# Delta 36-600



## mikew13 (Nov 22, 2007)

I have a Delta 36-600 I had for 10 years, however the motor just burned out arcing blue and orange flashes in the middle of a cabinet door project.

In the meantime until I upgrade to a better contractor saw from Delta, I would like to hear from owners of this model about any motor upgrades, or am I just stuck with the stock motor I plan on purchasing?
($200)

My plan is purchase brushings for the older motor and have it repaired if I found a good price and sell when I purchase a better Delta.

Thanks


----------



## Kingfisher (Oct 14, 2007)

It's a belt drive, the motor swap should be a breeze for any brand you want to use just get a pully the right shaft size and bolt it on. Baldor is the most common but there are many others like this grizzy motor

http://grizzly.com/products/Motor-2-HP-Single-Phase-3450-RPM-TEFC-110V-220V/H5385

or

http://www.grizzly.com/products/Motor-1-1-2-HP-Single-Phase-3450-RPM-Open-110V-220V/G2908

but if you were planing on upgrading anyways do it now and save tyhe motor cost in the purchase. Then look for a motor cheap at yard sales, Ebay and the such for the old one or sell it missing the motor for $50.


----------



## knotscott (Nov 8, 2007)

The 36-600 was my first TS....it's since been replaced by the TS300. If simply replacing the brushes doesn't do the trick, I doubt it's worth repairing the motor unless you find someone to do it cheap. 

At this point, I'd be leaning heavily toward biting the bullet and buying at least a full size used contractor saw with the $200 it'll cost to replace the motor on the 36-600. After 10 years, I'd say you got your money's worth.

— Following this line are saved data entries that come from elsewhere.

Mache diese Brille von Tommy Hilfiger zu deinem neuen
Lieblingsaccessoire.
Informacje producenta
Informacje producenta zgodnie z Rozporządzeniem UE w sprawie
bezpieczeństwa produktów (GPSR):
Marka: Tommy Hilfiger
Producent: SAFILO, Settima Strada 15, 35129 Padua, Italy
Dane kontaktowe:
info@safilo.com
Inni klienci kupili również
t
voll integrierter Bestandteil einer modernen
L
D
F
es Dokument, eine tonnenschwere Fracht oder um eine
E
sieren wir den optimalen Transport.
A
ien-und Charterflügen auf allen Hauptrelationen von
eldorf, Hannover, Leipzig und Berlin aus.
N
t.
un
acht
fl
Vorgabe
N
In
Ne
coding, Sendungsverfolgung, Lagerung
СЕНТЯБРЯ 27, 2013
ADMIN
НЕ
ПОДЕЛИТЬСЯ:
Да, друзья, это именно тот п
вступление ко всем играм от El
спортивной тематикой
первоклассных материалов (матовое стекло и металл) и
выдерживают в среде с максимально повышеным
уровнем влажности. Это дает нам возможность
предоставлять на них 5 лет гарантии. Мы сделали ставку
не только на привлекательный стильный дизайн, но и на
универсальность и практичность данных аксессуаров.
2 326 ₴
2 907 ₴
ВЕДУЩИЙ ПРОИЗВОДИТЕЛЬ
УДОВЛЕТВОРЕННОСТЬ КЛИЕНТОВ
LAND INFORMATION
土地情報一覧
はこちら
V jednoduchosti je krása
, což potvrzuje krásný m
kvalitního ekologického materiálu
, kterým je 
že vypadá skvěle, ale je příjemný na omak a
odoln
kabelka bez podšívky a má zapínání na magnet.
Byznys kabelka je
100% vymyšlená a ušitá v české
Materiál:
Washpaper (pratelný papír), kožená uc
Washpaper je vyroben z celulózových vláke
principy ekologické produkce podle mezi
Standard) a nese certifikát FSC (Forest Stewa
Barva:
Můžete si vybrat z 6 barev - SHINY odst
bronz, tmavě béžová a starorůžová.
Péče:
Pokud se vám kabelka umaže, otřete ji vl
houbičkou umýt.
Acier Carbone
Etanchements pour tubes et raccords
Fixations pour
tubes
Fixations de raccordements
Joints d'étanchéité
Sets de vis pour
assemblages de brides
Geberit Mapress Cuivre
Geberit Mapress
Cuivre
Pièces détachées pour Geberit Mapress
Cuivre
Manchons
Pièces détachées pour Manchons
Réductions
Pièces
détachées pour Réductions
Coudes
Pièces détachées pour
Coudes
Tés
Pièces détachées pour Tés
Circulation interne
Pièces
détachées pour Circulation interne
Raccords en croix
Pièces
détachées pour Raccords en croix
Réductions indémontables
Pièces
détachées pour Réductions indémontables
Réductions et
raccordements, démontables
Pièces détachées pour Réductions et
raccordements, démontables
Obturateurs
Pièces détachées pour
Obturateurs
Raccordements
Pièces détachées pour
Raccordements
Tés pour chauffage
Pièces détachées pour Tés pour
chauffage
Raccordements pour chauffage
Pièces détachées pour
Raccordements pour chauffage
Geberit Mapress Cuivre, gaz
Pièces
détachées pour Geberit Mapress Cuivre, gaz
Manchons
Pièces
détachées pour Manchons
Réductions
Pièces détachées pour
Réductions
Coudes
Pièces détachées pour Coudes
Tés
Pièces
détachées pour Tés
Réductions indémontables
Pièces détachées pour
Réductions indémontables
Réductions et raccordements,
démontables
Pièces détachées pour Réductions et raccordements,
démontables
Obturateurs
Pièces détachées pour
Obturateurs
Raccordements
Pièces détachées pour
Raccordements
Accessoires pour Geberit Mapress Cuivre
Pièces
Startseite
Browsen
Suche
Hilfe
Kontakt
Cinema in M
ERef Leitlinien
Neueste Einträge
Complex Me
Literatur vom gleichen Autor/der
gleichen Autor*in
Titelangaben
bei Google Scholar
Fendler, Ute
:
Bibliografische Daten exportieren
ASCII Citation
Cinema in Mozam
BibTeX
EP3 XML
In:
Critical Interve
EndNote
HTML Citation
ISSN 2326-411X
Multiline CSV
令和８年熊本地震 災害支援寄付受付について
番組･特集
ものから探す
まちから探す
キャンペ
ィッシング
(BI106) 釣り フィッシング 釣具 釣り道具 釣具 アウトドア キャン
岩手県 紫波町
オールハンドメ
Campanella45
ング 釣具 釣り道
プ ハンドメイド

You might be able to sell of some of the parts to offset the cost of a replacement....fence, miter gauge, blade guard, leg stand, handwheels, wings, etc....you might be pleasantly surprised by what you'll get on Ebay. 

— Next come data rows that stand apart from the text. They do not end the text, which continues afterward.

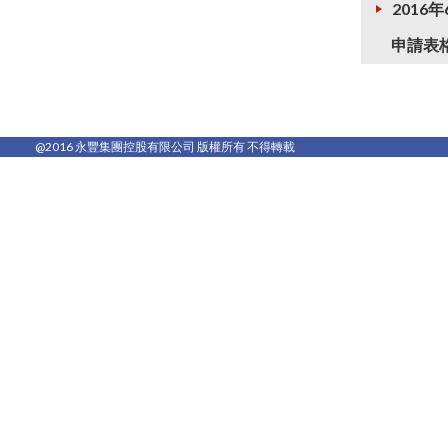
2016年
申請表格
@2016 永豐集團控股有限公司 版權所有 不得轉載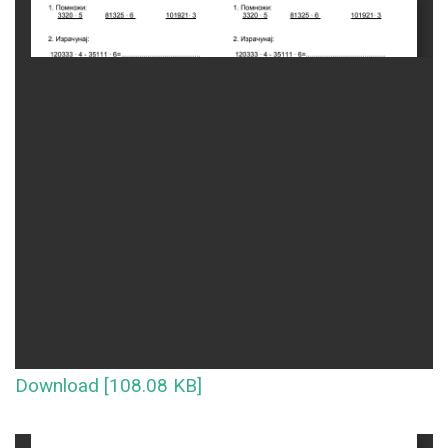
Download [108.08 KB]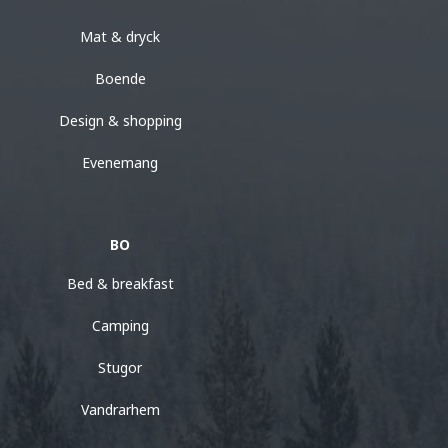
Mat & dryck
Boende
Design & shopping
Evenemang
BO
Bed & breakfast
Camping
Stugor
Vandrarhem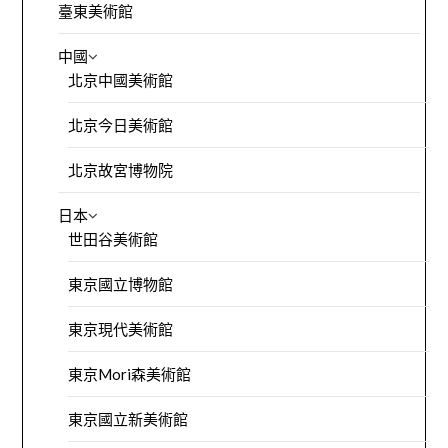
臺東美術館
中國
北京中國美術館
北京今日美術館
北京故宮博物院
日本
世田谷美術館
東京國立博物館
東京現代美術館
東京Mori森美術館
東京國立新美術館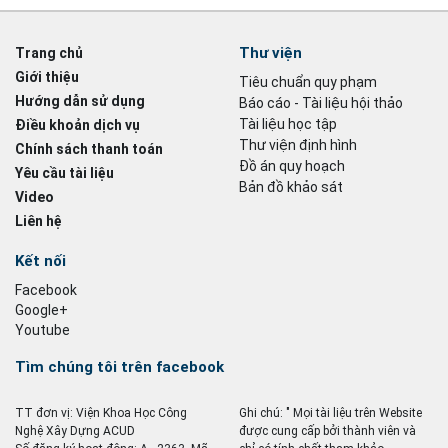
Thư viện
Trang chủ
Giới thiệu
Tiêu chuẩn quy phạm
Hướng dẫn sử dụng
Báo cáo - Tài liệu hội thảo
Tài liệu học tập
Điều khoản dịch vụ
Thư viện định hình
Chính sách thanh toán
Đồ án quy hoạch
Yêu cầu tài liệu
Bản đồ khảo sát
Video
Liên hệ
Kết nối
Facebook
Google+
Youtube
Tìm chúng tôi trên facebook
TT đơn vị: Viện Khoa Học Công
Ghi chú: " Mọi tài liệu trên Website
Nghệ Xây Dựng ACUD
được cung cấp bởi thành viên và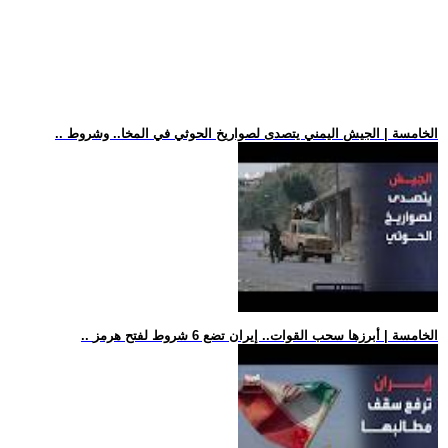
.. الخامسة | الجيش اليمني يتصدى لصواريخ الحوثي في المخا.. وشروط
.. الخامسة | أبرزها سحب القوات.. إيران تضع 6 شروط لفتح هرمز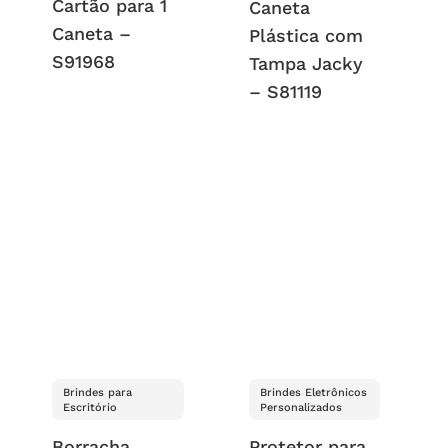
Cartão para 1
Caneta
Caneta –
Plástica com
S91968
Tampa Jacky
– S81119
Brindes para
Brindes Eletrônicos
Escritório
Personalizados
Borracha
Protetor para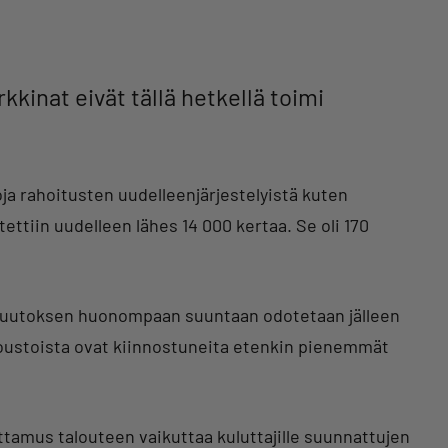
kinat eivät tällä hetkellä toimi
a rahoitusten uudelleenjärjestelyistä kuten
ettiin uudelleen lähes 14 000 kertaa. Se oli 170
 muutoksen huonompaan suuntaan odotetaan jälleen
joustoista ovat kiinnostuneita etenkin pienemmät
ttamus talouteen vaikuttaa kuluttajille suunnattujen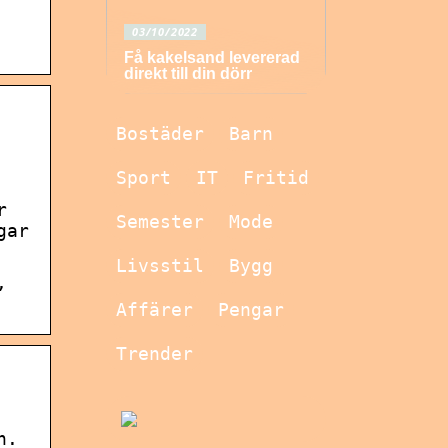
03/10/2022
Få kakelsand levererad
direkt till din dörr
Bostäder
Barn
Sport
IT
Fritid
r
Semester
Mode
gar
Livsstil
Bygg
,
Affärer
Pengar
Trender
n.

There are some new saw deals going on...$400 for the Jet contractor saw at Rockler. $267 for the Craftsman 22104 hybrid at Sears (if you can find one in stock). Have heard rumor about a Ridgid TS2400 portable jobsite saw for $299 on black Friday. And likely many others I'm not aware of...'tis the season. :thumbsup:


----------



## mikew13 (Nov 22, 2007)

Unfortunately the 36-600 isn't belt drive, its direct drive with a intregrated 5/8 shaft tapped on the end.
http://www.toolpartsdirect.com/cgi-bin/schematic.cgi/delta/36-600

Thank you for the knottscott, however being a ex-home depot employee, I prefer to shy away from Ridgid and even further from Craftsman power tools. (I buy their handtools through).
However Craftsman sacrificed quality in power tools about 20 years ago.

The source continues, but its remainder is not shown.